Brian Till objects to the disparity between the treatment American Ebola patients Nancy Writebol and Kent Brantly are receiving, including an experimental antibody therapy called ZMapp, and the little to no care afforded African patients:
The inequality in care couldn’t be starker. When a doctor and aid worker from the United States are stricken with a horrific disease, an erstwhile unknown cure is sent from freezers at the National Institutes of Health in suburban Washington, D.C., to a hospital on the other side of the world, and a Gulfstream jet outfitted for medevac is arranged to deliver them to one of the world’s premier medical centers. But when two Liberian nurses working at the same hospital are stricken with the same disease, they are treated with the standard of care that other affected Africans—those lucky enough to receive any medical attention at all—have been afforded for the past seven months: saline infusions and electrolytes to keep them hydrated. …
The Obama administration has not said whether it will allow ZMapp to go into production. Mapp Biopharmaceuticals published a statement to their website late Monday stating that the company is working “with appropriate government agencies to increase production as quickly as possible.” (An executive at BioProcessing, a Kentucky firm that produces at least one component of ZMapp, told an industry publication last August that his company can produce the proteins for ZMapp in two weeks.)
A TPM reader with a background in bioethics speculates about why the experimental drug was given to these two aid workers, and no, it’s probably not because they’re white:
It’s hard to overstate how unusual it is for a drug at this stage of development to be given to humans.
This CNN piece suggests that they’ve only tried it on eight macaques so far. That’s a small number; they’d normally do significantly more testing in primates (or some other good animal model) before moving on to humans. Then when they did move to humans, they’d begin by testing for safety, then do various complicated further tests on larger numbers of people, and only then, if it had proved to be safe and effective, would they be able to apply for FDA approval.
This means, first, that this probably wouldn’t have been considered a “treatment” yet, just a promising lead. But second: trying a drug at this stage on humans has serious ethical risks. You’d want to be really, really sure that the people in question had given informed consent, and that that informed consent included their being absolutely clear that this drug not only might not work, but that it might actually be harmful to them. You’d want to be sure that they understood what it means for a drug to be at this preliminary stage of testing, and that they fully appreciated the fact that they were taking a huge gamble. … I think that this (along with the fact that the drug seems to require careful handling of the sort that would best be provided in a serious hospital, and the fact that there seems to have been only a limited amount of the drug available) would argue strongly in favor of trying the drug first on doctors, and specifically doctors who understand how much of the normal testing process was being bypassed, and what that meant.
Julia Belluz deflates the ZMapp hype, pointing out that just because the two Americans who received the drug appear to be doing well so far, that doesn’t prove anything about its efficacy:
[T]his drug has never undergone testing in people, only monkeys. The data on the efficacy of ZMapp in monkeys has never even been published. Studies on similar drugs are not entirely confidence inducing, either. In this study, two of the four monkeys given monoclonal antibodies 48 hours after exposure to Ebola survived. In this second study, the animals had a 43 percent survival rate when given the drug cocktail after the onset of symptoms. So even though the treatment of monoclonal antibodies decreased the mortality rate — if given close to exposure of the illness — scientists haven’t moved past these tiny animal studies to testing in actual people.
Mapp Biopharmaceuticals is also just one of some 25 labs in seven countries working on these antibody cocktails for Ebola, and none of them have entered a phase one trial in humans, according to the journal Science. For this reason Dr. Martin Hirsch, a Harvard virologist, told Vox, “It’s too premature to say that the patients being treated miraculously improved.”

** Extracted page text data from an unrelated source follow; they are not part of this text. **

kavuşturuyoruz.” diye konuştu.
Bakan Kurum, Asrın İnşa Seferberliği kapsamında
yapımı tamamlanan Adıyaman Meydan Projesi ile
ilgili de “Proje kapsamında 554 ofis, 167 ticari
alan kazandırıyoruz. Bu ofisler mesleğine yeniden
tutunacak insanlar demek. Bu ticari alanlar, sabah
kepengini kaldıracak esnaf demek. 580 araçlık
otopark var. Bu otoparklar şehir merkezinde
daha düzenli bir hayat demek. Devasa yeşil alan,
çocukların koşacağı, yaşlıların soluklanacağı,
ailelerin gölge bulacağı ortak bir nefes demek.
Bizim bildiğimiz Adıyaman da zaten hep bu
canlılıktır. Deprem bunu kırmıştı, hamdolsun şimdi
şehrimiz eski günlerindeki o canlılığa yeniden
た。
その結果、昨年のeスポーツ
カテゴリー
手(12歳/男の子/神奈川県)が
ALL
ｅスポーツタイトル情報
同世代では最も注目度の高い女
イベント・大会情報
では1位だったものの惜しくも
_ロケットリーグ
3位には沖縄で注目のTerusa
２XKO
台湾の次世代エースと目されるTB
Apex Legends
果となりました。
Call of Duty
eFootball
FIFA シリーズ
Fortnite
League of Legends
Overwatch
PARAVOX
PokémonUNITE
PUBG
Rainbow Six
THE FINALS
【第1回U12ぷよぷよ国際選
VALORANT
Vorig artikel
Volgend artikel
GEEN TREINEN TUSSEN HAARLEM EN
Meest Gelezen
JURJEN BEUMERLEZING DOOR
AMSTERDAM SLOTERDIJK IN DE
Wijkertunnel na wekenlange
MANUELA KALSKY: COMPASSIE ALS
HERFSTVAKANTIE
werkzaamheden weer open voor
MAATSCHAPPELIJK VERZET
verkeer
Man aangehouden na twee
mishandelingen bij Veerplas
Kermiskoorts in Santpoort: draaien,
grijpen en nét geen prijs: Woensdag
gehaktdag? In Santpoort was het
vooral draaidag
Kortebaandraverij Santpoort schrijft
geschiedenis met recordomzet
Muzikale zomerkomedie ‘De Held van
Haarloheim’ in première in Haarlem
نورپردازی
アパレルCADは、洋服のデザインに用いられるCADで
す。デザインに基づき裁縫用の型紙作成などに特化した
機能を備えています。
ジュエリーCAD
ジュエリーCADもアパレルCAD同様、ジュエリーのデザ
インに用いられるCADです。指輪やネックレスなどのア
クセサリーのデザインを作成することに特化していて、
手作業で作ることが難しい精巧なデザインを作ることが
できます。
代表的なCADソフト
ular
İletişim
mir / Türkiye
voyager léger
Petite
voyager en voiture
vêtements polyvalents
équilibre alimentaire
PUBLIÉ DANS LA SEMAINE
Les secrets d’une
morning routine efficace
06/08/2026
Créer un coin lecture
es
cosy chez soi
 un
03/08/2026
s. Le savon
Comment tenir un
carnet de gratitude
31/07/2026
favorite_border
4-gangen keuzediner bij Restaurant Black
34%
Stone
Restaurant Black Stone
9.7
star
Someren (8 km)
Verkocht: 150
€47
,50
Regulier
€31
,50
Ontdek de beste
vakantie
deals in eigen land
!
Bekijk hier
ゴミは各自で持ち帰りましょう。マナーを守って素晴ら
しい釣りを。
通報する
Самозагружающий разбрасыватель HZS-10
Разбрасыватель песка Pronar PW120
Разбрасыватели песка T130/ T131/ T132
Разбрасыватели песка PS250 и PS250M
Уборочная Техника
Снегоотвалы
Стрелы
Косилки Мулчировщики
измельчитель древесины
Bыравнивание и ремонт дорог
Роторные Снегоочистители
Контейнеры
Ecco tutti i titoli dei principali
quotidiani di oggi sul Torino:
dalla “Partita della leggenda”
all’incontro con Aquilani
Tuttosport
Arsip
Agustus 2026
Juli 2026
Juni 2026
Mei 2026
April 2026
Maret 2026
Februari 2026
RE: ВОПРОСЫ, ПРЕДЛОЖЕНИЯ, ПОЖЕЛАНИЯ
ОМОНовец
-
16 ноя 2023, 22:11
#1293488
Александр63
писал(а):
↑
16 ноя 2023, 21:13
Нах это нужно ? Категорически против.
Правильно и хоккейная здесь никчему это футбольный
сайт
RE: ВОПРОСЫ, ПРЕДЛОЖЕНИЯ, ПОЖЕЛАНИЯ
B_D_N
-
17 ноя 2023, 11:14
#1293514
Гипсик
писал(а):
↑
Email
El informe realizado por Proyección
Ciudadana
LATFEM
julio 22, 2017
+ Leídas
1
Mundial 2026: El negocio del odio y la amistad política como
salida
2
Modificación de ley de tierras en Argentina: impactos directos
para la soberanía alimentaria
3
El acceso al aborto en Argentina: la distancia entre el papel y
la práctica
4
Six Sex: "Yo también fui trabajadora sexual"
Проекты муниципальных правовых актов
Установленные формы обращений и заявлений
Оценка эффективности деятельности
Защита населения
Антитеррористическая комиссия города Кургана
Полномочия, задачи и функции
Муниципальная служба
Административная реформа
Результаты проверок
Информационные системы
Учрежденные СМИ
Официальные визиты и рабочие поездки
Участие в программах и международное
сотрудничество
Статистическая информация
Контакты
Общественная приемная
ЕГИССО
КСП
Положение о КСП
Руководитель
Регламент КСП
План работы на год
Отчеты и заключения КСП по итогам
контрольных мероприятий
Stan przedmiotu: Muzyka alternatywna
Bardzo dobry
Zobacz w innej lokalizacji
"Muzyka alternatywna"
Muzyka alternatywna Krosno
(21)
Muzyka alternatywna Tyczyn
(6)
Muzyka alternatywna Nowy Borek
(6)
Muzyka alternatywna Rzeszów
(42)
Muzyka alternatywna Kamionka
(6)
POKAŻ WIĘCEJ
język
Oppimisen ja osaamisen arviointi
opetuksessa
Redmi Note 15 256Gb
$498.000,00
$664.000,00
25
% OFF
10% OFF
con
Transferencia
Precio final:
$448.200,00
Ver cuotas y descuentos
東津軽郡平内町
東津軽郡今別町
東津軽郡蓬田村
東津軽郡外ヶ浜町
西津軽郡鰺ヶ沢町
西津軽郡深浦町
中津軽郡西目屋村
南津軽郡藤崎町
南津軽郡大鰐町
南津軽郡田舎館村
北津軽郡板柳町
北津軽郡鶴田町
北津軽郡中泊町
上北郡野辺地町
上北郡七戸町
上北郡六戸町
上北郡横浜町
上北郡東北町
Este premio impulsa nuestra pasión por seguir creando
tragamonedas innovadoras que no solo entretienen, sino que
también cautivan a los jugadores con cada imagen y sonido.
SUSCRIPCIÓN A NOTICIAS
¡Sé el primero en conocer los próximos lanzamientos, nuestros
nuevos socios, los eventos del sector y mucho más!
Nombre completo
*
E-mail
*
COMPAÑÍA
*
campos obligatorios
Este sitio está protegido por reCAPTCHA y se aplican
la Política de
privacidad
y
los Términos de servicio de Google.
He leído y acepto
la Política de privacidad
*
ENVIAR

Olga Khazan explains why scientists are looking for an ebola treatment rather than a vaccine:
Vaccines don’t work that well in fast-moving epidemics. There are a few things you can do with a vaccine once an outbreak starts. One is immunizing healthcare workers and the families of infected patients. Sometimes doctors try “ring vaccination,” or targeting residents of villages on the perimeter of the outbreak in an attempt to isolate and quash it.
But most vaccines take a few weeks to provide immunity, and even then, they don’t always control the disease’s spread. Donald Allegra, chair of infection control at Newton Medical Center in New Jersey, remembers trying to halt the advance of measles in a Cambodian refugee camp in the 1970s. “We vaccinated 10,000 kids, but didn’t have an effect on the outbreak,” he said. “Vaccines and acute outbreaks don’t work very well together.”